**Study material**
Content starts

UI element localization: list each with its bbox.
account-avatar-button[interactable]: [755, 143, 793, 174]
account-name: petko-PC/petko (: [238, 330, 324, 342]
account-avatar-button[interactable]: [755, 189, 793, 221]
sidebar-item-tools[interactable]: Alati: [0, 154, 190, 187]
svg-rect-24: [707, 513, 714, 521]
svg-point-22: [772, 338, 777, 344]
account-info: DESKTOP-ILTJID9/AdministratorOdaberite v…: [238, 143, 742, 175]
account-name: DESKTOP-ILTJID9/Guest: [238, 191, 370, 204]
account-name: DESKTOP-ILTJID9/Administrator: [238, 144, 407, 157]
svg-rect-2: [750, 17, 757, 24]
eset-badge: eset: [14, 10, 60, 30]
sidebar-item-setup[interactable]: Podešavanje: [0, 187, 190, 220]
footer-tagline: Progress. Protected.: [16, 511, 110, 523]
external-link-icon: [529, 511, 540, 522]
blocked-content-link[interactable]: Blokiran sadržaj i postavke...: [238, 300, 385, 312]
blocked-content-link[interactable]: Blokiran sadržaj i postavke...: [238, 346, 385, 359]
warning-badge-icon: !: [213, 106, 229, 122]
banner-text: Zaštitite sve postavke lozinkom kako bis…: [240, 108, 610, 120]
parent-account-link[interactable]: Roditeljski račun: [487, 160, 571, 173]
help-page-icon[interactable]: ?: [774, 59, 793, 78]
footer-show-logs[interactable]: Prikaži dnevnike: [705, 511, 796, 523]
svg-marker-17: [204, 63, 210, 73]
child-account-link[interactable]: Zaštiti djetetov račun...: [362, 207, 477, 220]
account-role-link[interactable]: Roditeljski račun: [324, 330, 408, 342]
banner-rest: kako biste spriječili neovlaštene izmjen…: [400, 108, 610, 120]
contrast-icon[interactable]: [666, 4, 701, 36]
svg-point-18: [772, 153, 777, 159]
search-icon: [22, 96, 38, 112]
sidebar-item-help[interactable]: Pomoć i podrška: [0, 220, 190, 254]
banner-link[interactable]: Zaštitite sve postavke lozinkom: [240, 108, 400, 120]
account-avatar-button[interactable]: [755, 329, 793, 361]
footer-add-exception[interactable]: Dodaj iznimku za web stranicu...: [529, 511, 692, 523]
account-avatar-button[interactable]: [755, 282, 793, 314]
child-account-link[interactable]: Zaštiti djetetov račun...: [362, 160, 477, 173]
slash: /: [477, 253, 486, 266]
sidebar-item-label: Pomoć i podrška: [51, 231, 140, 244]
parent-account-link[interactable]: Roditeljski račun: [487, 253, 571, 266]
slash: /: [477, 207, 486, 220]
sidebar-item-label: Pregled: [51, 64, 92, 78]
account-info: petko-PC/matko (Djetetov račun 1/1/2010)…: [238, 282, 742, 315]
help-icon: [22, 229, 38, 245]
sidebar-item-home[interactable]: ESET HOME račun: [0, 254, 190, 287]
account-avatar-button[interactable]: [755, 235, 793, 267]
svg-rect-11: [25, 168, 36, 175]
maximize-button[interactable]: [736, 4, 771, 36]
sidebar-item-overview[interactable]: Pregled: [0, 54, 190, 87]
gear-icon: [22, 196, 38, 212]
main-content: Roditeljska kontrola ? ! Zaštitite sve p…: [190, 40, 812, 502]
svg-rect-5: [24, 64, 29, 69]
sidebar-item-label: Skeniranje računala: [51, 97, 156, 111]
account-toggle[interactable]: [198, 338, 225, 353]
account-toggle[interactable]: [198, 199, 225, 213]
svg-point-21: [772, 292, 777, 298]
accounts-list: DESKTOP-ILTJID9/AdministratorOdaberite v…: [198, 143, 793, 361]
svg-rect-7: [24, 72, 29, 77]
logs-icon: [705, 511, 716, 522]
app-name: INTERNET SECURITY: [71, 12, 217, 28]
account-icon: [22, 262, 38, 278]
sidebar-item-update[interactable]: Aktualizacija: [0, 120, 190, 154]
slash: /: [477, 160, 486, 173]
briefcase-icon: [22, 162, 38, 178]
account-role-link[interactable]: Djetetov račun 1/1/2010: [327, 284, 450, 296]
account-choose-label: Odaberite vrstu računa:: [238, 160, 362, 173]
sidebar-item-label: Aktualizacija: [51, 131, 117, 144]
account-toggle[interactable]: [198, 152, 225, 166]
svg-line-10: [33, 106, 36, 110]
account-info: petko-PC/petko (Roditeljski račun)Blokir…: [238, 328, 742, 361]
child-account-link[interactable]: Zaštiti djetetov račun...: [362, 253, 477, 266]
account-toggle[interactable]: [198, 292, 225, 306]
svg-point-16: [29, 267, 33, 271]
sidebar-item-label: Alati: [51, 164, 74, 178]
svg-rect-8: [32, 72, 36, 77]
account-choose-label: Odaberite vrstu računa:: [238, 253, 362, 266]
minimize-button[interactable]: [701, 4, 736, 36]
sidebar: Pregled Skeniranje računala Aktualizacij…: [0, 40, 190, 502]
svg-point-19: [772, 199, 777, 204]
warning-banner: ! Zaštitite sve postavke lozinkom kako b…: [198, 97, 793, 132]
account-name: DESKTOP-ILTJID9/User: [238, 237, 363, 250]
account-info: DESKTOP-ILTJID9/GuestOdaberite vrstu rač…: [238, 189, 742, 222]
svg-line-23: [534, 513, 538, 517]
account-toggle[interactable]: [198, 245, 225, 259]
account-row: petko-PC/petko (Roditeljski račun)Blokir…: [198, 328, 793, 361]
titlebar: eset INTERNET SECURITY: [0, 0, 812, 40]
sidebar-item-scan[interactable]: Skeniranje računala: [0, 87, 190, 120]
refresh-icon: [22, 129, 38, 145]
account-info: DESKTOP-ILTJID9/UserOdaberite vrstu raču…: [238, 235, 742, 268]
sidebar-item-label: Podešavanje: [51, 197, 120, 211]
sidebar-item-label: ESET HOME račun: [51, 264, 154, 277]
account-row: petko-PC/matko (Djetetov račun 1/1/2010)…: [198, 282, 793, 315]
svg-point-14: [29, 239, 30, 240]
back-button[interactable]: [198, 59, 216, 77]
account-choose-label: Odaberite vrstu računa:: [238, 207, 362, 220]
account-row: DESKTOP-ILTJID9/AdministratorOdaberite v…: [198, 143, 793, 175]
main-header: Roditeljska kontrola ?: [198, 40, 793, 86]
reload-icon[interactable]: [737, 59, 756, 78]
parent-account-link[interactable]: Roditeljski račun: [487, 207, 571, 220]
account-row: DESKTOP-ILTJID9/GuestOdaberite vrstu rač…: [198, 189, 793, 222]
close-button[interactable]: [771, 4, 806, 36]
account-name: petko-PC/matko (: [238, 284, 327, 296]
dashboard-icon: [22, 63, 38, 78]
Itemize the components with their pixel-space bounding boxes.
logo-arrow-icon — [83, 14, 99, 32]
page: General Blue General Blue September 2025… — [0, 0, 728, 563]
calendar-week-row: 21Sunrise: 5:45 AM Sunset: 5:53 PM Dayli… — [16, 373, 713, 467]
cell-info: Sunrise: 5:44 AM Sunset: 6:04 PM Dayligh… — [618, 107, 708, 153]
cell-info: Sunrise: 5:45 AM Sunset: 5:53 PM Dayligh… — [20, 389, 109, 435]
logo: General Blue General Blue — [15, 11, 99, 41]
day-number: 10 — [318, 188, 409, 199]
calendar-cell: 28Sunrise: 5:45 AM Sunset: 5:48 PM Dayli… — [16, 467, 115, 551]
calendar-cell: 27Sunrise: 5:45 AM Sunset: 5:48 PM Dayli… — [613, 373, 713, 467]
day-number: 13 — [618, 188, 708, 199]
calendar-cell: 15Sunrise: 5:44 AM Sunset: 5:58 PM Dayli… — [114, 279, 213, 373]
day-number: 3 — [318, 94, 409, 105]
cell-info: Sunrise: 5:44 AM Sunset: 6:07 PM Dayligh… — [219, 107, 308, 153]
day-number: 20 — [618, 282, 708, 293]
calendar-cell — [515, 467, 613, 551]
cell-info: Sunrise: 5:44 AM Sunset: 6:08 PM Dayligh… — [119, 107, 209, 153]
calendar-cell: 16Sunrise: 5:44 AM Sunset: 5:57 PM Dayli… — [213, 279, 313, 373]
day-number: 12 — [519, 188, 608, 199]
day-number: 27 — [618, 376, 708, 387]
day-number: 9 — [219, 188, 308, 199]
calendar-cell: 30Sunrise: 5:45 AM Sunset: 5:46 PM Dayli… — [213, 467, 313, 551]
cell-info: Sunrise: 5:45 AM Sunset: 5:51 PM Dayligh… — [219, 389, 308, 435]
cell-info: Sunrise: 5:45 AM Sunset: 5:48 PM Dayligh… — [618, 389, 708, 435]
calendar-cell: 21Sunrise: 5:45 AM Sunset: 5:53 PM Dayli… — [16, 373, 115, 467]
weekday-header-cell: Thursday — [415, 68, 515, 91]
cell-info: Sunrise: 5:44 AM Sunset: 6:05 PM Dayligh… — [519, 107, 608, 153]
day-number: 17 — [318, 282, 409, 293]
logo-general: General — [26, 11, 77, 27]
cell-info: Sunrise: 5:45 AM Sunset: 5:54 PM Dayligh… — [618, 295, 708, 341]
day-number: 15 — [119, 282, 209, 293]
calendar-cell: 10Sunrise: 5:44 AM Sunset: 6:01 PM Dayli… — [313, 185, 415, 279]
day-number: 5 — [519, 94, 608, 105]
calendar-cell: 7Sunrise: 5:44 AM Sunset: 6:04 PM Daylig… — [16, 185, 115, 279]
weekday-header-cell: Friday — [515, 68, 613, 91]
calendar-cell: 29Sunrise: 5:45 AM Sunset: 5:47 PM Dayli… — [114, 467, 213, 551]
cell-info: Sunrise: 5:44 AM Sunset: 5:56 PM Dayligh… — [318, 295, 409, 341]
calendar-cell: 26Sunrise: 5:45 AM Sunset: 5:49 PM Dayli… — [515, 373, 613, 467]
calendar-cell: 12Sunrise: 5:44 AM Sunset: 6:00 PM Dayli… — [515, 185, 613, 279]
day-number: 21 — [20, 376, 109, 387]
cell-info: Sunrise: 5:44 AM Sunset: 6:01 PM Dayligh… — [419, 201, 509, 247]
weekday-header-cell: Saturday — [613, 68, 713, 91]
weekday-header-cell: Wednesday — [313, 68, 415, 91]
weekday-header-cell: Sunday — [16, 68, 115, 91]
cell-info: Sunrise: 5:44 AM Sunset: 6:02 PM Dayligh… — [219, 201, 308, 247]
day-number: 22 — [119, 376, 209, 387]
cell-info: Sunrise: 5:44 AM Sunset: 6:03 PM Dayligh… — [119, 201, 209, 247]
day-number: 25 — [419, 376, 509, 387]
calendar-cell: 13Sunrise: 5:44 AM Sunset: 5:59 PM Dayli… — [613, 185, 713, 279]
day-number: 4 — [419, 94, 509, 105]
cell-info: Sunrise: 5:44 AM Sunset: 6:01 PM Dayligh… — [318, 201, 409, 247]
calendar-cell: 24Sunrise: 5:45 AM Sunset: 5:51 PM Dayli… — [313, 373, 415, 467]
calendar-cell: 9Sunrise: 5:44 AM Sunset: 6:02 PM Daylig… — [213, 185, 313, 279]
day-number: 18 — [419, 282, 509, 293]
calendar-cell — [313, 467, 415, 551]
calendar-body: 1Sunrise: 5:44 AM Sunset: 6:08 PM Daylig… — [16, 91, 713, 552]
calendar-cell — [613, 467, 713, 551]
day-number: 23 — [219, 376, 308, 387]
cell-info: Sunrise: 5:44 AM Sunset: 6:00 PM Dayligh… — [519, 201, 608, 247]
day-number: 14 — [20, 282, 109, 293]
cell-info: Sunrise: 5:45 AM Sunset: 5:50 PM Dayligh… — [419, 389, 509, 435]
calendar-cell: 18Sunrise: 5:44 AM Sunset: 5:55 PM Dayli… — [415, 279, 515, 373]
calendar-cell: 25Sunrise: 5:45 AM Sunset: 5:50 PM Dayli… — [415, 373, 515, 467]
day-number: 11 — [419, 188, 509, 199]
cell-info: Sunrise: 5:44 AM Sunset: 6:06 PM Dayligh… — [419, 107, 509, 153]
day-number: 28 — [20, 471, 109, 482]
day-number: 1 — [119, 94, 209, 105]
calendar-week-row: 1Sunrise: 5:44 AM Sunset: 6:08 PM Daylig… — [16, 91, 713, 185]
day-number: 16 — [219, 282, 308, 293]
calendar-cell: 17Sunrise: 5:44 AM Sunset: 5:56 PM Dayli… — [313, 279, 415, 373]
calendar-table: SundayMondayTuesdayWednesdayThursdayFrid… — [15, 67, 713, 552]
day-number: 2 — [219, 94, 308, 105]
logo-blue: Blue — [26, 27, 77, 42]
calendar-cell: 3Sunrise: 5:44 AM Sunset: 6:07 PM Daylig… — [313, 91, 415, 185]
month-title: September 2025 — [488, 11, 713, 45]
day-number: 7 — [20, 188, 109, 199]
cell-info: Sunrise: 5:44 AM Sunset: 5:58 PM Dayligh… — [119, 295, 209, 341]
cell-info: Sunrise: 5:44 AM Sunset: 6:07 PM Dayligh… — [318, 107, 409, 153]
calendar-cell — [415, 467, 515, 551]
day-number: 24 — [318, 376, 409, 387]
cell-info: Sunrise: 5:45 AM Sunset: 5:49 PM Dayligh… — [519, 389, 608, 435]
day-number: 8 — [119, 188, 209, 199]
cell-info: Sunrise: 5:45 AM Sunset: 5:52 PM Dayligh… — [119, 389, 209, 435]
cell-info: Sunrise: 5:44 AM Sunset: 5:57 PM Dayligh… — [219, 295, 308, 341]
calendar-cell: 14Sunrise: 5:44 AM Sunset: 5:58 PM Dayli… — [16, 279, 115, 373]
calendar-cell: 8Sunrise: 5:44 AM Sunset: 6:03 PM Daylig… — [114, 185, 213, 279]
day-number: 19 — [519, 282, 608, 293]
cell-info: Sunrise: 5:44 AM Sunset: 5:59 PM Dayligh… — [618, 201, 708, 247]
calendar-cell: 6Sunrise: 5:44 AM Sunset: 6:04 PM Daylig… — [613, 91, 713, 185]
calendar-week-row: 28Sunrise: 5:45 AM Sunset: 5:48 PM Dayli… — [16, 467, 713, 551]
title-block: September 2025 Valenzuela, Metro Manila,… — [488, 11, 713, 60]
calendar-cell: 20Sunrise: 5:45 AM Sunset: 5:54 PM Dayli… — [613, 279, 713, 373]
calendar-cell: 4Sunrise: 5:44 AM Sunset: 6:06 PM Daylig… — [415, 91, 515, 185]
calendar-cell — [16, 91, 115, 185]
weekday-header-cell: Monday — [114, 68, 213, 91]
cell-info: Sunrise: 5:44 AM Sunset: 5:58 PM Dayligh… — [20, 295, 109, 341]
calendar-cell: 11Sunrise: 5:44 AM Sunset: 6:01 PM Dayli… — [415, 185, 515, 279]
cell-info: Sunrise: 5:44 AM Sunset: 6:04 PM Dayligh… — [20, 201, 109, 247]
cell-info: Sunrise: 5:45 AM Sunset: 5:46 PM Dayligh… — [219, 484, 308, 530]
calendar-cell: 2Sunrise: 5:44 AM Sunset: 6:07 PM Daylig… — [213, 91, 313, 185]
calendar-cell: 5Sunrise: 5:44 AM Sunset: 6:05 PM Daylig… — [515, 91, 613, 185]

Content ends

**Your goal**
Tally the lines of the data that contain the string "slash", and report nothing but the tally.

**Solution for this problem**
3